I have heard an answer-that the deficit is too big, that it is Congress' fault; that Congress is incapable of solving the deficit problem by majority rule; therefore, let's impose fixed ceilings on the deficit-such as zero-and create rules to hamstring a majority that may think 1 is a better number than 0.

Let's examine these propositions one at a time.

Big Deficits?

Adjectives such as big don't tell us much about the deficit. In fact, the best way to measure any economic factor-and the deficit is an important one-is relative to the size of the Nation's economy. By analogy, when I was fresh out of college and earning a salary of $2,400 per year, it would have been highly imprudent for me to borrow $1,000, even though I had no debts at the time. Twenty-three years later I find myself part of a successful two-income family; as a result, credit card companies are falling all over themselves to extend me $10,000 or $15,000 lines of credit, notwithstanding that I am now in debt-I own a mortgage. A $1,000 debt would have been big then, but a $10,000 debt is small now.

Graph 1, attached to the end of this testimony, includes a thick line depicting the deficit as a percent of the economy for the last 40 years. One striking aspect of this graph is that, as a share of the economy-gross domestic product, or GDP—the deficit is lower today than it has been in almost 14 years.

But is the current deficit, about 2.3 percent of GDP, big? One way to address this question is by comparing the deficit as a percent of GDP to the real growth of GDP, shown by the thinner dotted line. Two important facts are revealed by this Compari

son.

First, particularly in the 1960's, the deficit was often lower than the economy's real growth. This means that the debt grew more slowly than the economy.

Of course, the deficit in any given year is the amount our Government's debt grows in that year. When the thick line-the deficit-is below the thin line-the economy's growth-the debt is growing more slowly than the economy. This means the burden of our debt is shrinking. Stated differently, the debt as a percent of GDP is shrinking. And it generally means that the share of our budget devoted to interest payments is shrinking as well.
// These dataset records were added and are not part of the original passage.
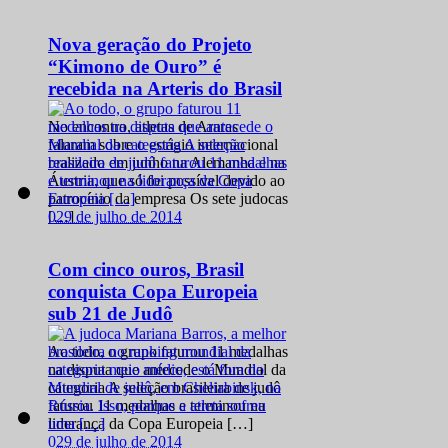
Nova geração do Projeto
“Kimono de Ouro” é
recebida na Arteris do Brasil
No encontro, atletas de Araras
falaram sobre o estágio internacional
realizado em junho na Alemanha e na
Áustria, que só foi possível devido ao
patrocínio da empresa Os sete judocas
0
29 de julho de 2014
[…]
Com cinco ouros, Brasil
conquista Copa Europeia
sub 21 de Judô
Ao todo, o grupo faturou 11 medalhas
na disputa que antecede o Mundial da
categoria A seleção brasileira de judô
faturou 11 medalhas e terminou na
liderança da Copa Europeia […]
0
29 de julho de 2014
True in this situation we still have deficits and the debt still grows, but if the economy grows faster, the debt hurts less. This allows us to attach a possible meaning to the concept of a big deficit: A deficit is big if it causes our Government's debt burden to rise.

This definition of big leads to the second important facto except during the 1980's, our Government has run big deficits only during times of war or recessions. In fact, this generalization appears to be true back to the beginning of this century, and probably back to the beginning of the Republics.

Graph 2 shows that our Government's debt as a share of the economy shrank significantly from 1946 through the 1970's-notwithstanding regular deficits-rose significantly during the 1980's, and has now leveled off. One member of the House Budget Committee told me his rule about holes; he said, "If you're stuck in a hole, first stop digging."

So what is the conclusion? It can be stated in different ways, depending on one's slant. A possibly neutral formulation is that in the early 1980's our Government made the mistake of cutting taxes significantly more than it cut spending. Starting in the mid-1980's we took a number of steps to reverse that mistake and now-another decade older and deeper in debt-we have finally stopped digging.